Si la légende urbaine veut qu'un homme enrhumé se transforme illico en petite créature ultrasensible, une récente étude menée au sein de l'Université Rutgers aux États-Unis tend finalement à prouver que ces messieurs auraient plutôt tendance à se montrer plus forts qu'ils ne le sont vraiment face à la maladie. Diana Sanchez, professeure agrégée de psychologie, et Mary Himmelstein, doctorante, se sont ainsi demandé pourquoi les hommes avaient une espérance de vie en moyenne plus courte de 5 ans que celle des femmes. Et la réponse est un miroir de notre société. En effet, selon elles, les raisons ne seraient pas physiologiques mais lorgneraient plutôt du côté des stéréotypes de genre et du conditionnement social.
Les travaux menés par les deux chercheuses montrent en effet que les hommes qui ont une vision très traditionnelle de la masculinité (force physique, courage, absence d'émotions, contrôle de soi) vont plus facilement minimiser leurs symptômes lors d'un rendez-vous chez le médecin. Mais en ignorant leurs problèmes de santé, ces mêmes hommes repoussent l'échéance d'un bon diagnostic et peuvent donc aggraver leur cas.
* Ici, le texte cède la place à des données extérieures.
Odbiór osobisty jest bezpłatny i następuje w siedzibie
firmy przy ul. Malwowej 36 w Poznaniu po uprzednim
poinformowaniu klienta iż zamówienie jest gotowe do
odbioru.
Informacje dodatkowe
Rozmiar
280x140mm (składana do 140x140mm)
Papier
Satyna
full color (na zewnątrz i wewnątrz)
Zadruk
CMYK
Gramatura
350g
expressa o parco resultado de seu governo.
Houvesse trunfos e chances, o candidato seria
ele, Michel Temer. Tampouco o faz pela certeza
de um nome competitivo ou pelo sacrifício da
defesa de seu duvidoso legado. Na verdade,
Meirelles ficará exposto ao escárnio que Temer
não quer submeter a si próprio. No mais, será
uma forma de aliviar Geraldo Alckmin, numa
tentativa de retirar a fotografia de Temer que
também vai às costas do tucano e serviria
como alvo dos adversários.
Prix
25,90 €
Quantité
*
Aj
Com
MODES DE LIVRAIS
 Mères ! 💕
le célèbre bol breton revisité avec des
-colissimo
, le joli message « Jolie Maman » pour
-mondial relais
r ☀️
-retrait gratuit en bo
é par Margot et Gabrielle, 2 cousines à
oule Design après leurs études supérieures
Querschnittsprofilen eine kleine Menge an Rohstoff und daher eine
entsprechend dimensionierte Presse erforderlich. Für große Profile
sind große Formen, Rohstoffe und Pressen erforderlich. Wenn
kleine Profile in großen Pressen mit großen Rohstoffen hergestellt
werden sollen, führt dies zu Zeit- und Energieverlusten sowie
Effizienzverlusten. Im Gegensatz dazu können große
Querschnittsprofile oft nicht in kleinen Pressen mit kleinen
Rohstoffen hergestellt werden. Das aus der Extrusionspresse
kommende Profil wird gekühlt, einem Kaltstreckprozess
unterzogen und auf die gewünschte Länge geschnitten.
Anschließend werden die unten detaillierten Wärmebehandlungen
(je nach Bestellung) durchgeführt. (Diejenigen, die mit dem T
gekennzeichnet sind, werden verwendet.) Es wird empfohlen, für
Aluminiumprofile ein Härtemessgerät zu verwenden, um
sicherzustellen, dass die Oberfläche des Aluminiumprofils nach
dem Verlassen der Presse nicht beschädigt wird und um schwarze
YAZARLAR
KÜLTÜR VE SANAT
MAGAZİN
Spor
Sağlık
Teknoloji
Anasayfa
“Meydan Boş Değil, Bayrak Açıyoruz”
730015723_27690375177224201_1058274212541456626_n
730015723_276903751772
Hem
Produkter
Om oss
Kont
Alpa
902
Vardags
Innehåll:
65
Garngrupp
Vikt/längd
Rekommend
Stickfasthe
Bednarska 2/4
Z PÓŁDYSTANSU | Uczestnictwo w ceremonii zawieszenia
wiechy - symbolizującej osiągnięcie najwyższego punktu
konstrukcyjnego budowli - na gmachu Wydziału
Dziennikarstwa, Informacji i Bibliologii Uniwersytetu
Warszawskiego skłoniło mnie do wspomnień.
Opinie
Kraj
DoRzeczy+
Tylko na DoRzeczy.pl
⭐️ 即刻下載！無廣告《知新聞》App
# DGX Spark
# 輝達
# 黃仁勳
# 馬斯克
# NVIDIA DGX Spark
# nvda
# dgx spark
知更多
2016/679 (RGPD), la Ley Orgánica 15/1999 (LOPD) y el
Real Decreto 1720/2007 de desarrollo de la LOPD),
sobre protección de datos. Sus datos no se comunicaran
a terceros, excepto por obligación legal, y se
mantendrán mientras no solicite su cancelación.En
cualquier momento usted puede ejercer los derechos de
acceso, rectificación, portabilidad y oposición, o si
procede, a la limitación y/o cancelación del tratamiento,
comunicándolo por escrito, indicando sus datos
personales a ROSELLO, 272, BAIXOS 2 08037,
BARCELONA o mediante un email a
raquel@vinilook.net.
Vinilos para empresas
Pour leur étude, Diana Sanchez et Mary Himmelstein ont d'abord sélectionné 250 hommes. Elles les ont questionné sur leur opinion en matière de virilité, puis leur ont demandé s'ils étaient plus à l'aise avec un médecin femme ou homme. Résultat (pas franchement étonnant) : plus les participants avaient des convictions très stéréotypées plus ils avaient tendance à choisir un praticien de sexe masculin et à estimer que leurs collègues féminines étaient moins compétentes. Pour la deuxième phase de test, les scientifiques se sont intéressées à 250 étudiants de leur campus. Ces derniers ont été soumis au même questionnaire puis ont été interrogés sur leur état de santé, tantôt par des médecins hommes tantôt par des médecins femmes.
Les chercheuses se sont alors rendu compte que plus les étudiants avaient obtenu un score élevé au questionnaire sur la virilité, plus ils allaient cacher leurs symptômes au praticien si celui-ci était un homme. Pour Diana Sanchez, c'est encore une fois le conditionnement social qui rentre en compte : "S'ils ne sont pas francs, c'est parce qu'ils ne veulent pas montrer de signe de faiblesse devant un autre homme ou se montrer dépendant de lui". Enfin – et c'est encore une fois peu étonnant –, les mêmes participants avaient finalement plus de facilité à se confier quand ils se retrouvaient face à des médecins femmes. En d'autres termes, les hommes communiquent mieux avec ces dernières parce qu'ils n'ont pas l'impression d'être jugés mais leur vision quelque peu désuète de la virilité continue de les pousser dans les cabinets tenus par des praticiens de sexe masculin.
En 2014, les deux scientifiques avaient mené une étude similaire publiée dans le Journal of Health Psychology. Elles y révélaient notamment que les hommes ayant une vision très stéréotypée de la masculinité avaient tendance à minimiser leurs symptômes. Par conséquent, ils avaient de moins bons résultats à leurs examens médicaux que les patients – masculins comme féminins - qui partageaient une opinion plus moderne de la place de l'homme et de la femme dans notre société. Ou quand les stéréotype font plus de mal encore qu'on ne pourrait le penser.